I admit to feeling some shame that all of those trees will come down to make way for Bram’s road, but it’s the price of progress. People are the price of progress, too, but you can’t take down people. You can pay them, or lie to them, or both. Sometimes you don’t even have to pay them, but you always have to lie because the truth will never have the right appeal. Can you imagine telling a concerned citizen that you could care less about them so long as Bram gets his Town Center? No, it’s hard enough keeping a straight face when voting on matters in open session. No need to add truth-telling to the burden.

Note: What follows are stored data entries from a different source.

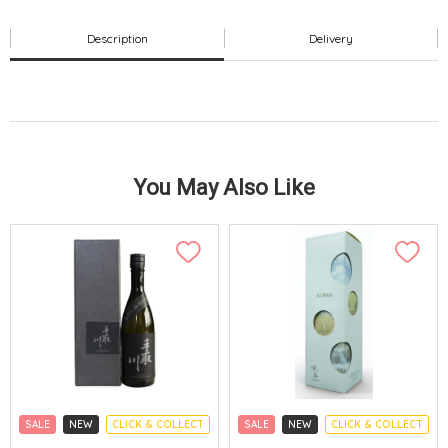
Description
Delivery
You May Also Like
SALE
NEW
CLICK & COLLECT
SALE
NEW
CLICK & COLLECT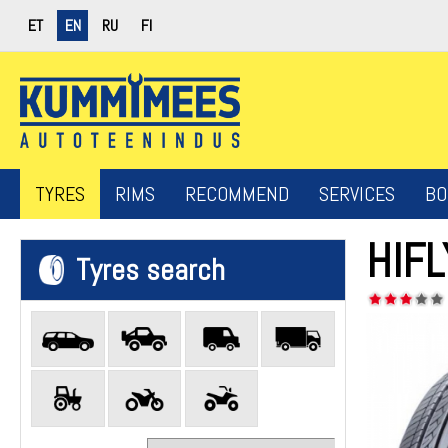
ET
EN
RU
FI
TYRES
RIMS
RECOMMEND
SERVICES
BO
HIF
Tyres search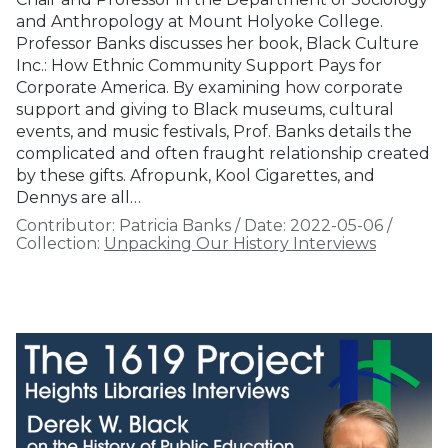
and Anthropology at Mount Holyoke College.
Professor Banks discusses her book, Black Culture
Inc.: How Ethnic Community Support Pays for
Corporate America. By examining how corporate
support and giving to Black museums, cultural
events, and music festivals, Prof. Banks details the
complicated and often fraught relationship created
by these gifts. Afropunk, Kool Cigarettes, and
Dennys are all…
Contributor:
Patricia Banks
/
Date:
2022-05-06
/
Collection:
Unpacking Our History Interviews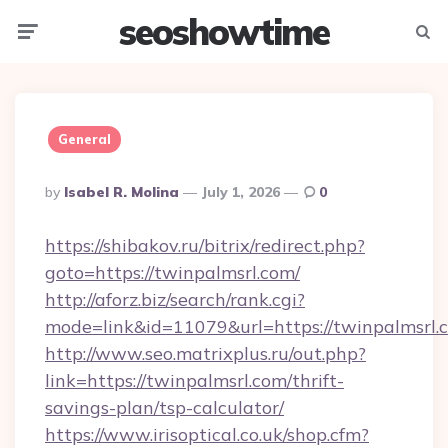
seoshowtime
Menu
Searc
General
Posted
By
Isabel R. Molina
July 1, 2026
0
By
https://shibakov.ru/bitrix/redirect.php?
goto=https://twinpalmsrl.com/
http://aforz.biz/search/rank.cgi?
mode=link&id=11079&url=https://twinpalmsrl.
http://www.seo.matrixplus.ru/out.php?
link=https://twinpalmsrl.com/thrift-
savings-plan/tsp-calculator/
https://www.irisoptical.co.uk/shop.cfm?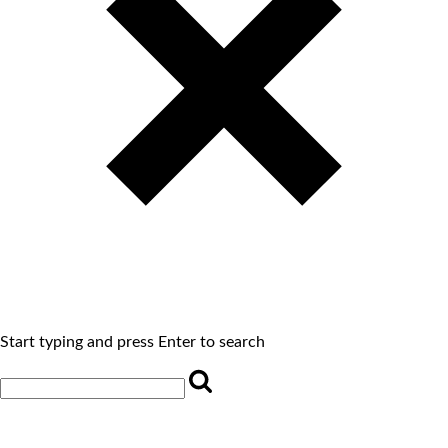
Start typing and press Enter to search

Besides, concerned citizens are a pain in the ass. They clamor with their petitions and nasty emails and comments during the council meetings, and it’s all so tedious and annoying. They say we’re hiding the truth when the truth is that most people support the council’s construction plans. Not one of the twelve-thousand, six-hundred, and eighty-seven residents who participated in the imaginary survey that I conducted on my thirty minute lunch break the other day opposed the Rocky Road project, well, except for my neighbor, but he’s a real jerk. Really, that’s not my imagination. He’s a Class A jerk.

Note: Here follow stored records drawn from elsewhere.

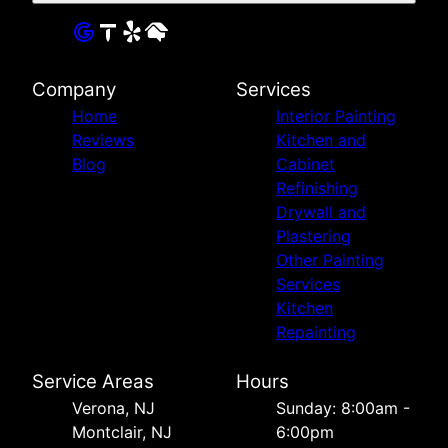
Company
Services
Home
Interior Painting
Reviews
Kitchen and
Blog
Cabinet
Refinishing
Drywall and
Plastering
Other Painting
Services
Kitchen
Repainting
Service Areas
Hours
Verona, NJ
Sunday: 8:00am -
Montclair, NJ
6:00pm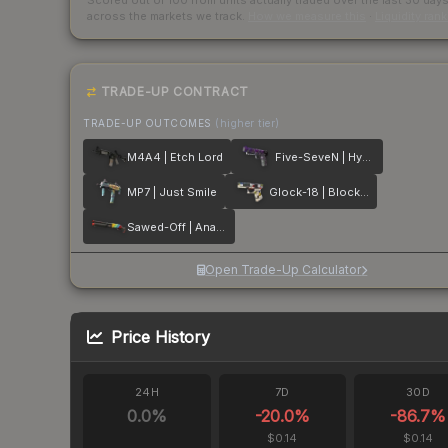
Scored out of 100 from units actually traded over the last
30
day
across the markets we track.
How we measure this
·
Liquidity ran
TRADE-UP CONTRACT
TRADE-UP OUTCOMES
(higher tier)
M4A4 | Etch Lord
Five-SeveN | Hybrid
MP7 | Just Smile
Glock-18 | Block-18
Sawed-Off | Analog Input
Open Trade-Up Calculator
Price History
24H
7D
30D
0.0
%
-20.0
%
-86.7
%
$0.14
$0.14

But dealing with the jerks and their silly visions is just part of a council member’s job. I imagine if the jerks’ vision for our city were realized, then we’d have sustainable, neighborhood-friendly development that generated adequate tax revenues while complimenting the citizens’ lifestyles, but I don’t know if complimenting lifestyles is what Bram has in mind, so I can’t comment. As a politician, I’m always not commenting on something that might cast my commercial developer friends in a bad light.

Okay, I must sleep now. I’ve been lying in bed for hours, and it just occurred to me that Bram isn’t answering his phone because it’s three in the morning. I’ll send him a bouquet of flowers tomorrow expressing my sincere apologies for calling at this hour. Maybe if I had a space foam pillow I’d be asleep already, or if I could resist looking a gift racehorse in the mouth, or if those pesky jerks could be felled like trees. You know, forget the flowers. I’ll get someone in public works to recommend a huge sanitary sewer project that services Bram’s property. He’ll like that because I bet a lot of pooping goes on at a Town Center.

Maybe that’s right – maybe it’s called a space foam pillow. I really need to ask Bram about that. It’s my number one priority.